Para começar, a quantidade de liberdade que temos de fato é muito mais limitada do que talvez percebamos.  Comecemos com exemplos simples que todos podemos entender, coisas que se referem aos nossos corpos físicos.  Quanta liberdade temos sobre o bocejo, espirro, suor, sangramento, respiração, digestão, ou evacuação?  Quanta liberdade temos sobre o que podemos ver, ouvir, sentir, ou colocar nossos músculos ou membros para trabalhar?  Eu costumava ser capaz de correr para pegar o ônibus e escalar montanhas – mas independentemente do quanto insista que sou livre para fazer isso agora, não posso mais fazê-lo.  Não posso nem escolher ficar de pé; se eu digitar por um período longo minhas pernas ficam tão rígidas que simplesmente não posso fazê-lo.  Não tenho nenhum controle sobre o que acontece dentro do meu corpo – não tenho idéia de como meus rins extraem matéria, ou como eles sabem o que é necessário e o que é para ser eliminado.  Não tenho idéia do que faz meu coração bater, ou quando ele parará.  Não posso escolher se salivo, urino, coagulo, reproduzo, deterioro ou desintegro!

E considere as pessoas que são meus parentes.  Não tive liberdade de escolher meus pais ou avós, ou irmãos e irmãs.  Não pude escolher minha constituição genética.  Tentei escolher quando meus próprios filhos nasceriam, mas não funcionou como esperava.  E não tive idéia de qual seria o sexo de meus filhos, ou como eles seriam.  Algumas pessoas acreditam que é apenas questão de tempo antes que sejamos capazes de mexer com a genética para produzir crianças de encomenda, mas então – claro – a pessoinha produzida não terá nenhuma liberdade sobre o que ele ou ela será fisicamente.  Então, quando se considera tudo isso – não parece realmente que os seres humanos têm muita liberdade, não é?

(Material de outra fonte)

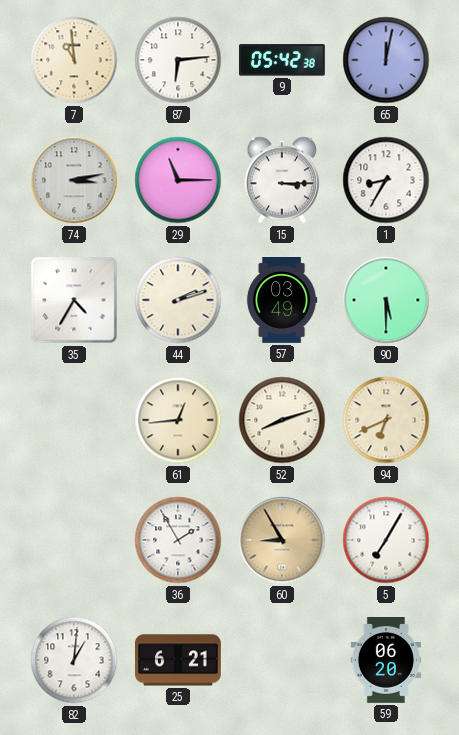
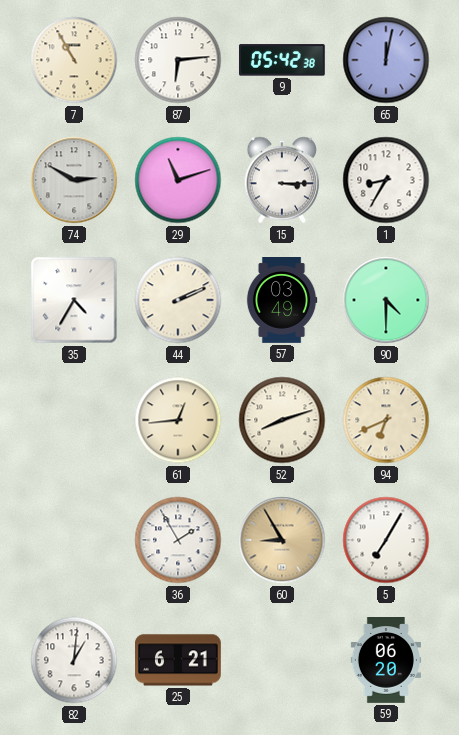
7: 10:59 -> 10:55
74: 3:13 -> 2:50
29: 11:15 -> 11:12
44: 2:12 -> 2:11
90: 5:30 -> 4:30
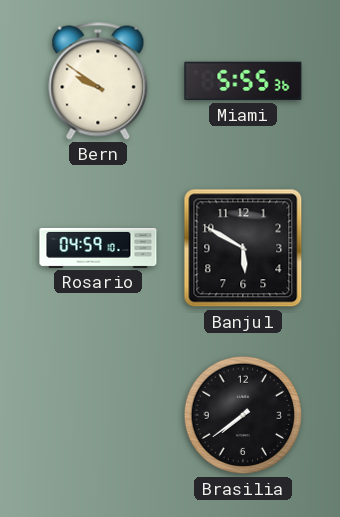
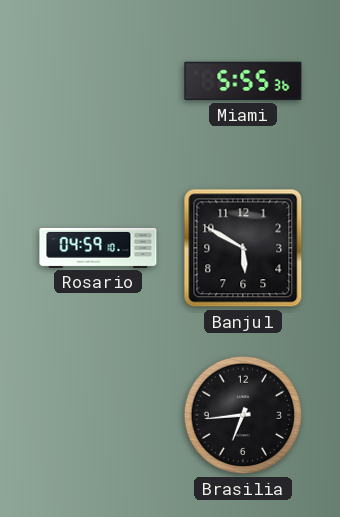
Bern: 9:51 -> none
Brasilia: 7:39 -> 6:44
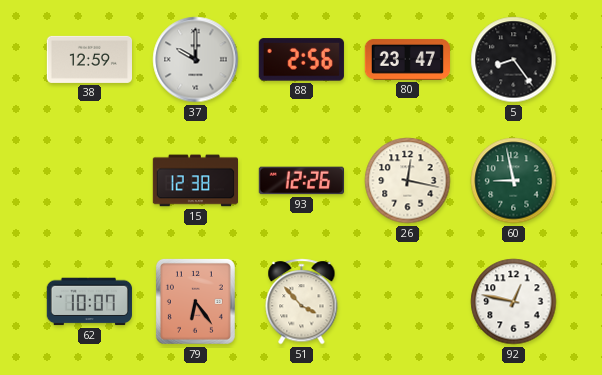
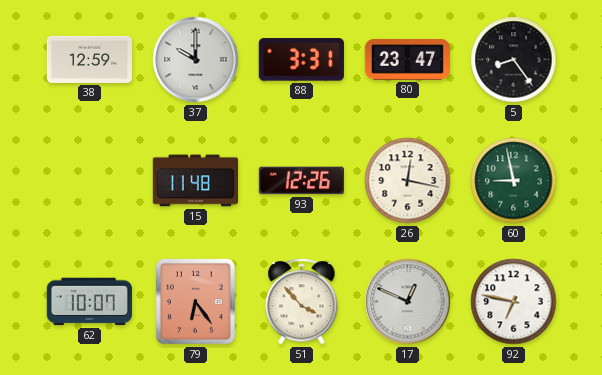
88: 2:56 -> 3:31
15: 12:38 -> 11:48
17: none -> 12:49
92: 12:47 -> 6:47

E ainda assim, a crença na liberdade do espírito humano é uma das coisas chaves que Deus revelou através dos tempos.  No Islã somos ensinados que foi algo que Deus concedeu aos seres humanos e que Ele não concedeu aos anjos.   Podemos não ser capazes de escolher como somos fisicamente, mas temos que escolher o que faremos em relação à atividade de nossa alma.  Deus exige que assumamos o controle de nós mesmos, e façamos escolhas particulares e ajamos de determinadas maneiras – mas Ele nunca nos força.  Não temos nem que acreditar Nele, e podemos escolher ignorá-Lo ou desobedecê-Lo.  Milhões de pessoas o fazem.

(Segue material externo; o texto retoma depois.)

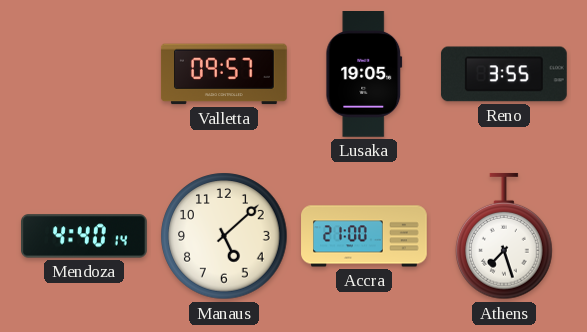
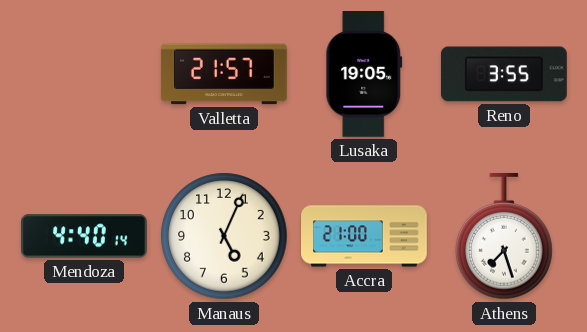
Valletta: 09:57 -> 21:57
Manaus: 5:08 -> 5:04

Já que isso acontece, não somos robôs programados.  Não reagimos da mesma forma em determinadas situações; alguns de nós são muito mais altruístas, generosos, dispostos a perdoar e ajudar e capazes de lidar com dificuldades do que outros.  Mas não temos que ser.  Se virmos uma senhora na estrada com dificuldades carregando pacotes pesados, podemos escolher se a ajudamos, a derrubamos e roubamos seus pacotes, a ignoramos, ou gritamos palavras rudes e corremos.  Isso leva a um pensamento interessante.  Podemos nos distrair adivinhando o quê um indivíduo em particular pode fazer à senhora idosa com os pacotes.  Mas todos temos um sentimento de ‘dever’; achamos que sabemos qual curso de ação a pessoa boa, a pessoa religiosa, a pessoa de consciência, deve tomar.

Toda vez que dizemos que uma pessoa deve fazer algo, supomos que a pessoa é de fato livre e capaz para fazê-lo.  É totalmente sem sentido dizer que alguém deve fazer algo para ajudá-la, por exemplo, se esse alguém está preso em uma cadeia, ou inconsciente, ou vivendo em um país distante.  ‘Dever’ implica em ‘poder’.  Agora, se Deus pode fazer qualquer coisa que queira, então seria perfeitamente possível para Ele controlar nossas mentes e nossas escolhas.  É uma questão que está dentro das capacidades dos próprios seres humanos, e seria muito fácil para Deus.  Entretanto, o fato Dele permitir que as pessoas escolham não acreditar Nele e não fazer o que Ele quer, demonstra conclusivamente que Deus não robotiza as mentes das pessoas.